Directions for this task => Each line of the listing that contains the word "para" is to be copied.

((

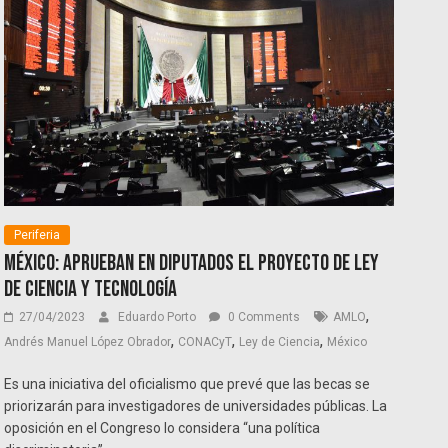
Periferia
México: Aprueban en Diputados el proyecto de Ley
de Ciencia y Tecnología
,
27/04/2023
Eduardo Porto
0 Comments
AMLO
,
,
,
Andrés Manuel López Obrador
CONACyT
Ley de Ciencia
México
Es una iniciativa del oficialismo que prevé que las becas se
priorizarán para investigadores de universidades públicas. La
oposición en el Congreso lo considera “una política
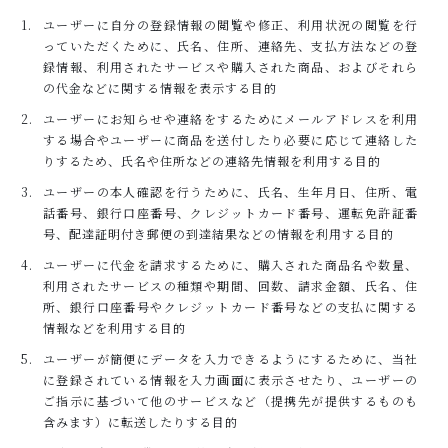
ユーザーに自分の登録情報の閲覧や修正、利用状況の閲覧を行
っていただくために、氏名、住所、連絡先、支払方法などの登
録情報、利用されたサービスや購入された商品、およびそれら
の代金などに関する情報を表示する目的
ユーザーにお知らせや連絡をするためにメールアドレスを利用
する場合やユーザーに商品を送付したり必要に応じて連絡した
りするため、氏名や住所などの連絡先情報を利用する目的
ユーザーの本人確認を行うために、氏名、生年月日、住所、電
話番号、銀行口座番号、クレジットカード番号、運転免許証番
号、配達証明付き郵便の到達結果などの情報を利用する目的
ユーザーに代金を請求するために、購入された商品名や数量、
利用されたサービスの種類や期間、回数、請求金額、氏名、住
所、銀行口座番号やクレジットカード番号などの支払に関する
情報などを利用する目的
ユーザーが簡便にデータを入力できるようにするために、当社
に登録されている情報を入力画面に表示させたり、ユーザーの
ご指示に基づいて他のサービスなど（提携先が提供するものも
含みます）に転送したりする目的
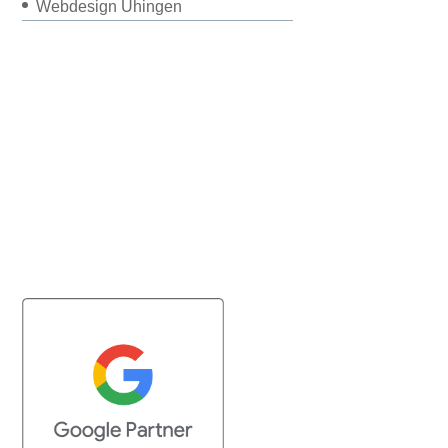
Webdesign Uhingen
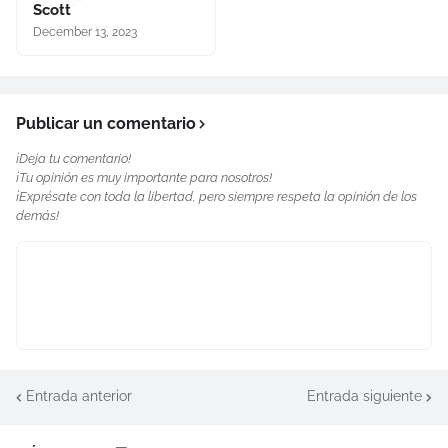
Scott
December 13, 2023
Publicar un comentario
¡Deja tu comentario!
¡Tu opinión es muy importante para nosotros!
¡Exprésate con toda la libertad, pero siempre respeta la opinión de los
demás!
Entrada anterior
Entrada siguiente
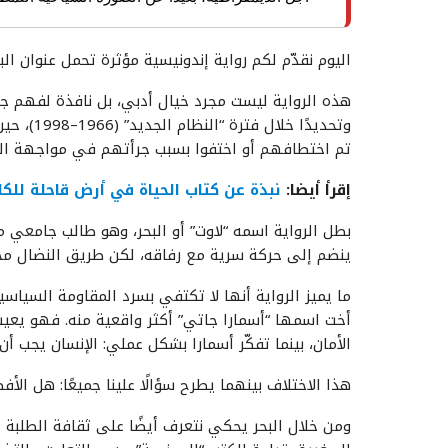
اليوم نقدّم لكم رواية إندونيسية مؤثرة تحمل عنوان ا
هذه الرواية ليست مجرد خيال أدبي، بل نافذة لفهم جز
وتحديدًا 
تم اختطافهم أو اختفوا بسبب جرأتهم في مواجهة ال
إقرأ أيضا:
نبذة عن كتاب الحياة في أرض قاحلة للكات
بطل الرواية اسمه “لاوت” أو البحر، وهو طالب جامعي مث
ينضم إلى حركة سرية مع رفاقه، لكن طريق النضال محفو
ما يميز الرواية أنها لا تكتفي بسرد المقاومة السياسي
أخت اسمها “أسمارا جاتي” أكثر واقعية منه. فهو يعي
الأمان، بينما تفكّر أسمارا بشكل عملي: الإنسان يجب أ
هذا الاختلاف بينهما يطرح سؤالًا علينا جميعًا: هل الأف
ومن خلال البحر يحكي نتعرف أيضًا على ثقافة الطلبة 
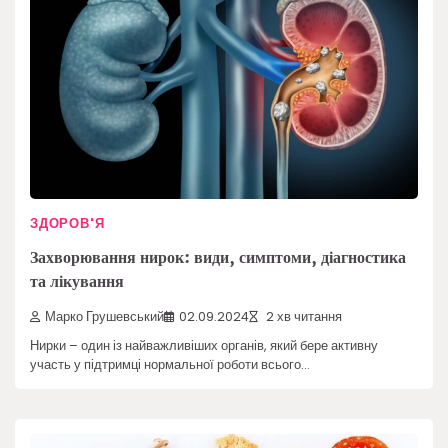
ЗДОРОВ'Я
Захворювання нирок: види, симптоми, діагностика
та лікування
Марко Грушевський
02.09.2024
2 хв читання
Нирки – один із найважливіших органів, який бере активну
участь у підтримці нормальної роботи всього…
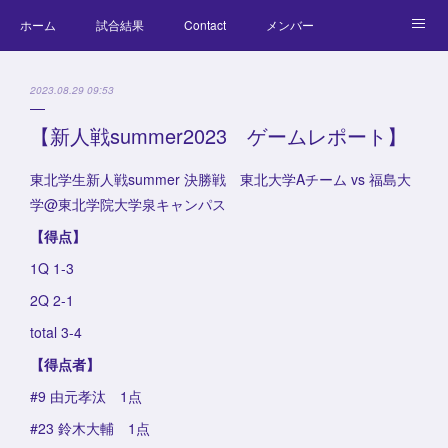
ホーム
試合結果
Contact
メンバー
コラム
Official Goods
ブログ
チーム紹介
2023.08.29 09:53
キッズラクロス体験会
【新人戦summer2023 ゲームレポート】
東北学生新人戦summer 決勝戦 東北大学Aチーム vs 福島大
学@東北学院大学泉キャンパス
【得点】
1Q 1-3
2Q 2-1
total 3-4
【得点者】
#9 由元孝汰 1点
#23 鈴木大輔 1点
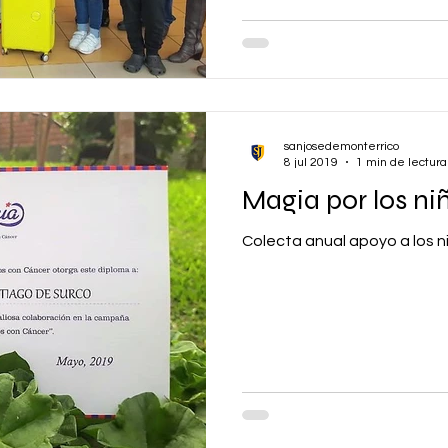
sanjosedemonterrico
8 jul 2019
1 min de lectura
Magia por los n
Colecta anual apoyo a los n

))

Response =>
priorizarán para investigadores de universidades públicas. La
¡Tu opinión es muy importante para nosotros!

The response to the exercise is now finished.